+++ INFORMATION GIVEN

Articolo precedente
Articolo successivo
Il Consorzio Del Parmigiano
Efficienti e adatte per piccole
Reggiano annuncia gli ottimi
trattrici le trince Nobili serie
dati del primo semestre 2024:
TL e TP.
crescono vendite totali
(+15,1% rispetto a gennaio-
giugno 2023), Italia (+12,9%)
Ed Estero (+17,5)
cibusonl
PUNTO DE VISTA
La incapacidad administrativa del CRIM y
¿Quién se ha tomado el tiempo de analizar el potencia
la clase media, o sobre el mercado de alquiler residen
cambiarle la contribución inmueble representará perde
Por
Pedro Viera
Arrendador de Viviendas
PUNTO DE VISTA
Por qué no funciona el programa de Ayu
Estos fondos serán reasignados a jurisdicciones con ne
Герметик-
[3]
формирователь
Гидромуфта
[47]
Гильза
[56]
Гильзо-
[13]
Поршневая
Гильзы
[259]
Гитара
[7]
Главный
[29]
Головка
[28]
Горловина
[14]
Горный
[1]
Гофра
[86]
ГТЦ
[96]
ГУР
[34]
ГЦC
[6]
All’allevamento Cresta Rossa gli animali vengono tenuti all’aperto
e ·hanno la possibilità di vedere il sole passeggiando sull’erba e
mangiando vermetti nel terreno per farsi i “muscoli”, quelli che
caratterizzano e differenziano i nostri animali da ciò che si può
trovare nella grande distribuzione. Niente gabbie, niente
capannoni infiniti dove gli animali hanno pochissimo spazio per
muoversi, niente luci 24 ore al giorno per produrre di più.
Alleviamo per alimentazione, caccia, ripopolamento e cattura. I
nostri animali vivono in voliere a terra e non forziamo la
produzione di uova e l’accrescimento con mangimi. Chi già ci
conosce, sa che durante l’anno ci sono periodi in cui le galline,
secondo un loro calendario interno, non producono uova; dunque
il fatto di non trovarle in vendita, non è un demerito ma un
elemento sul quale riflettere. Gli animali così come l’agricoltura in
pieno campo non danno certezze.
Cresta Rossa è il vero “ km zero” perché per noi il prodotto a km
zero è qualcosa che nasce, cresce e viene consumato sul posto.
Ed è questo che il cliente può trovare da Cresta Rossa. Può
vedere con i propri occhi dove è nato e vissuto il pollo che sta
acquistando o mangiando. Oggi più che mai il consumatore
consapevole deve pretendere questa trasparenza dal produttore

++++++

Your task is to set down again, exactly, every line from the beginning of the listing through the line with "(+15,1% rispetto a".

Articolo precedente
Articolo successivo
Il Consorzio Del Parmigiano
Efficienti e adatte per piccole
Reggiano annuncia gli ottimi
trattrici le trince Nobili serie
dati del primo semestre 2024:
TL e TP.
crescono vendite totali
(+15,1% rispetto a gennaio-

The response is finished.